L’utopie a changé de camp

par Acid World
mardi 27 mars 2012

Pour ceux qui sont vus comme des utopistes dans leur entourage !

Je regardais ce matin mon billet de dix euros. Ce bout de papier froissé, un peu flétri par les mains qui l'ont étreint. Si léger qu'on l'oublierait dans une poche. Tellement moins rassurant qu'une pièce qui vaut dix fois moins mais dont le nickel tinte quand on marche. Sur ce confetti imprimé par la BCE, plein de symboles. Le vieux continent sans ses frontières, une architecture romane standardisée, un cercle d'étoiles en filigrane. Grâce à ce petit torchon, ce 1% de SMIC, je vais pouvoir me faire un restau ou une séance de ciné. A la fin, il ne restera que de la mitraille.

La journée démarre. Je monte dans mon tramway quotidien. Au fond de la rame, regardant côté voie. Les fenêtres latérales donnent sur les panneaux publicitaires. Chaque glissement de regard va vous vendre du rêve tandis que le mp3 ressasse son disque. Du coup je préfère regarder les rails, derrière ou devant le train que j'ai pris. A une station une poubelle est à ras-bord. A terre, un grand gobelet d'une chaîne de fast-food porte les mots :

JUSQU'A PLUS SOIF !

Étant moi-même mélomane jusqu'à l'excès, je pense qu'ils sont une minorité dans la rame à entendre les bruits ambiants. Les oreilles sont occupés, les regards sont fuyants ou envieux de quelque chose, les mines sont graves. Dehors c'est le monde urbanisé des fantasmes matérialistes, un monde d'images entre parfums, automobiles et friandises. Les adultes sont des gosses, il n'y a que le prix des jouets qui changent.

On peut se procurer des kleenex gratuit près des arrêts, qui, moyennant quelques divertissements, nous donne les principales rumeurs du jour. Mais même avec toute la bonne volonté du monde, vous auriez du mal à trouver matière à débat sur ces ramassis de faits divers. Et pour cause : c'est du bruit. Il est toujours étonnant de voir que la population peut s'abrutir et s'enrichir en même temps, surtout quand on vous a appris à l'école que seule l'ingéniosité et le travail permet d'atteindre ses objectifs.

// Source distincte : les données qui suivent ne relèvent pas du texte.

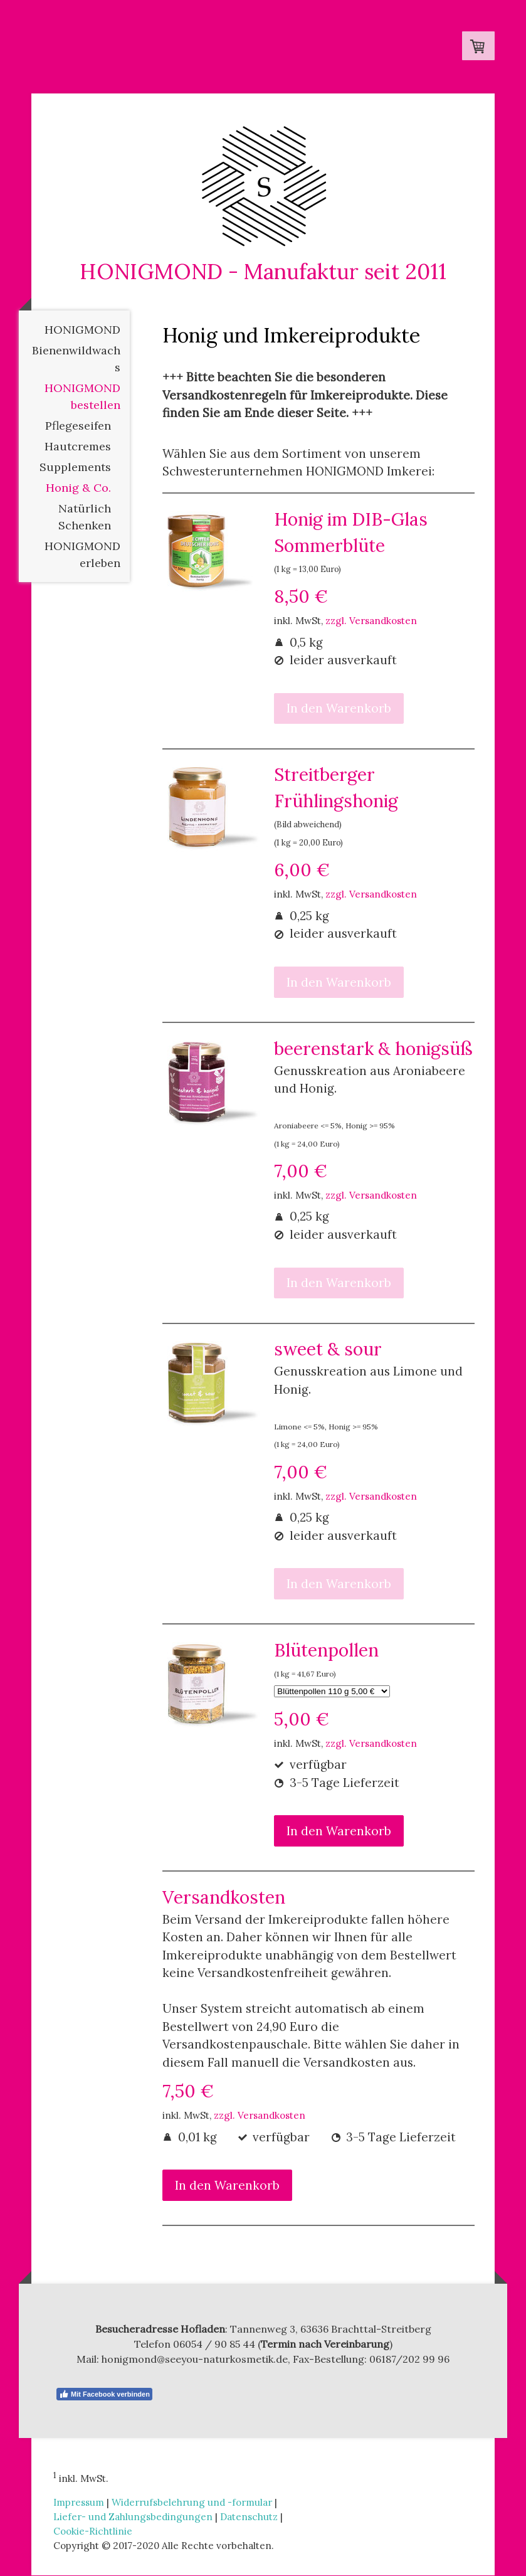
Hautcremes (78, 447)
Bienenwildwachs (76, 359)
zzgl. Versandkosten (371, 621)
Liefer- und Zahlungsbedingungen (133, 2517)
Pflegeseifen (78, 426)
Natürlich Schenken (84, 517)
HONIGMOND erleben (82, 555)
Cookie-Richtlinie (92, 2532)
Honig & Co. (78, 488)
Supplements (75, 467)
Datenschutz (249, 2517)
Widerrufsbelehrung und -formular (192, 2503)
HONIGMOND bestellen (82, 397)
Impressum (78, 2503)
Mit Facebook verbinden (104, 2395)
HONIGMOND (82, 330)
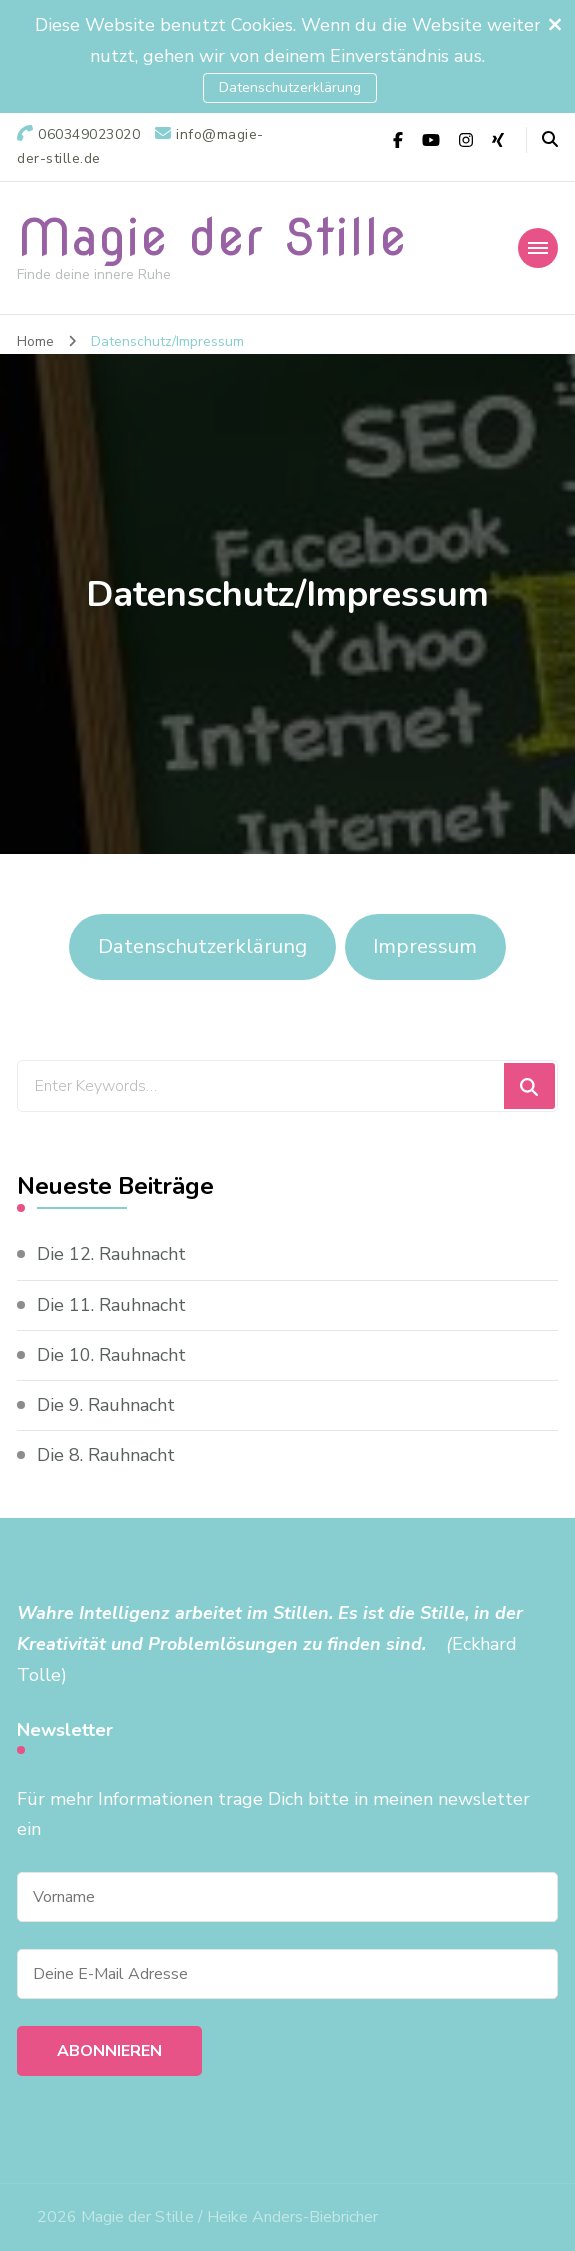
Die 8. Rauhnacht (106, 1455)
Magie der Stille (212, 237)
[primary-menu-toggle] (538, 248)
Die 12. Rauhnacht (111, 1254)
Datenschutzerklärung (290, 87)
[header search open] (550, 140)
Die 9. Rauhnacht (106, 1405)
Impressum (425, 946)
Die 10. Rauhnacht (111, 1355)
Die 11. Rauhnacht (111, 1305)
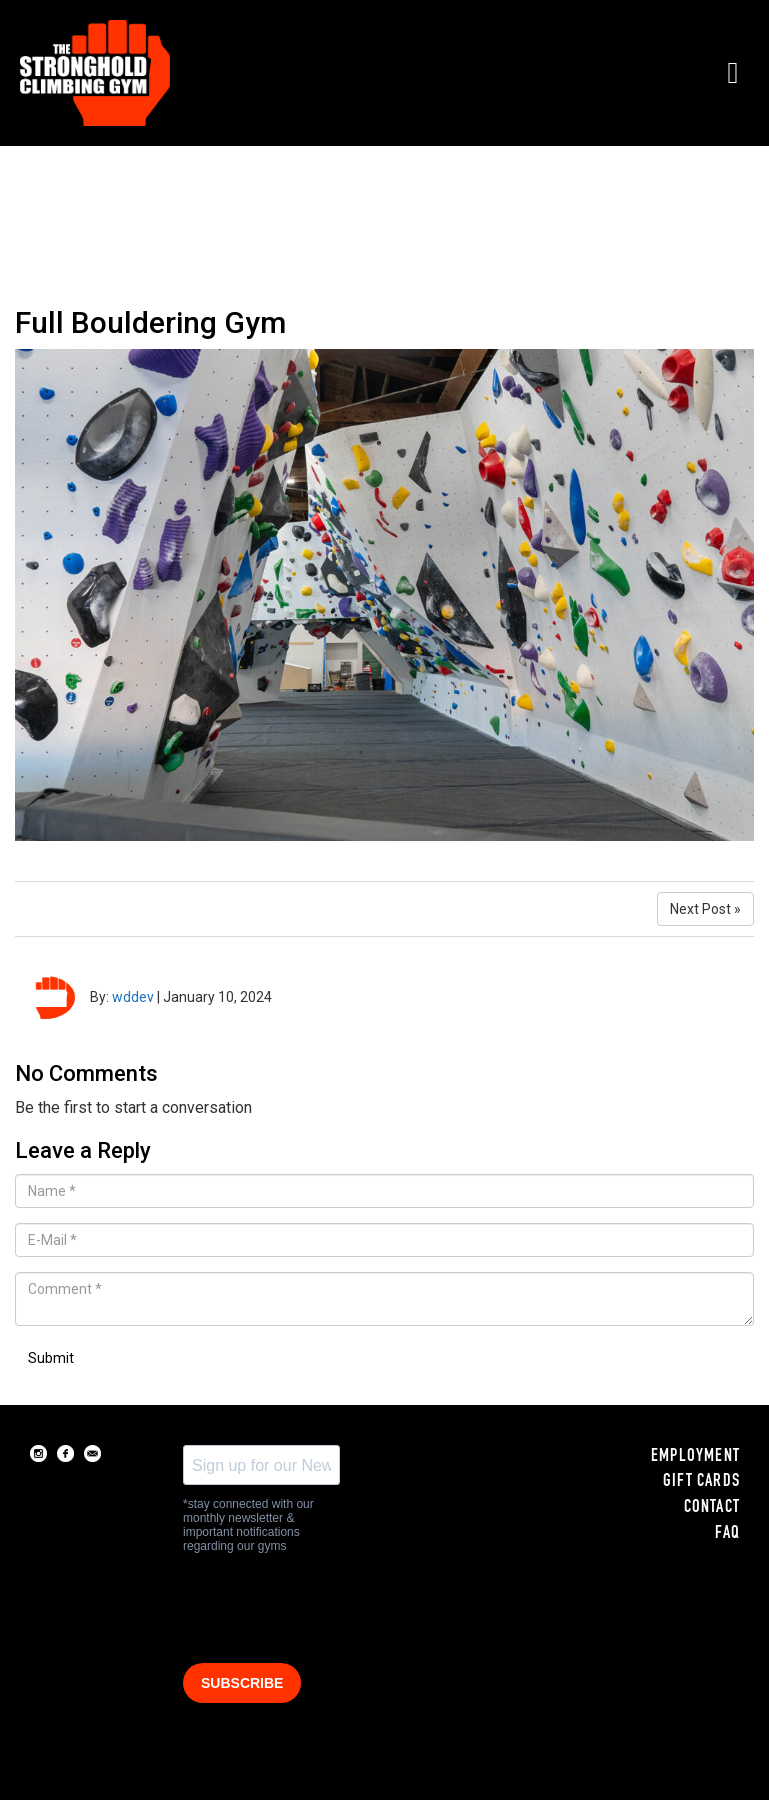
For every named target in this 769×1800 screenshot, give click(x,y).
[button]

Il y a comme un grand vide dans notre monde, qu'on remplit avec de l'argent. On ouvre des centres de neuromarketing pour voir comment mieux nous faire désirer un bout de plastique. Mais quand je vois une pub qui me fait du pied, c'est moi l'objet en plastique malléable. La jeunesse s'ennuie ? On construit un centre commercial plus grand en périphérie. La Terre se meurt sous les déchets humains ? On crée le droit à polluer, pour l'argent que cela rapporte.

Pour le coup, ce sont ceux qui sont en bas qui doivent le moins planer. Je fais appel à ceux qui se sont déjà rendus dans les pays « en voie de développement » pour qu'ils puissent me dire comment les gens perçoivent cette course à l'achat. Sont-ils enthousiastes ou déjà écœurés avec le blues qui touche actuellement les pays gavés ? Leur cache-t-on le fait qu'ils ne pourront jamais atteindre notre niveau avant une catastrophe écologique ?

Oui, je paierai ma dette. La vraie. Celle du massacre de la Terre. Paiement en plusieurs fois avec frais, sur tout ce siècle et au-delà. Celle des génocides et de la colonisation des hommes par la puissance de l'argent. Ils débitent leurs chiffres virtuels et gesticulent pour maintenir le passé sous perfusion. La croissance ne rend pas heureux, le dollar ne se mange pas, et par définition la compétition c'est la guerre. Les lavages de cerveau iront nous convaincre du contraire quitte à faire de nous des suicidaires, mais ne changeront rien à l'équation. Regardez le chômage, les emplois qu'on nous propose, les prêts sur 20, 30, 50 ans, le nucléaire et ses déchets : l'avenir est une poubelle. Tout s'accélère et pourtant on ne voit pas arriver le futur. Et pour cause : on n'était pas réveillés. Les créanciers sont nos boulets, les marchands d'armes sont nos tueurs.

Pour finir, j'ai du mal à croire que notre société est athée. La pensée unique est polythéiste, avec comme figures majeures le dollar, l'euro et le yuan. Si vous considérez toujours ces dieux comme de simples messagers à votre service, vous êtes des hérétiques. Bienvenue au club...

Merci aux personnes qui ont lu. J'espère que nous arriverons, à force d'efforts, à montrer où est la véritable illusion.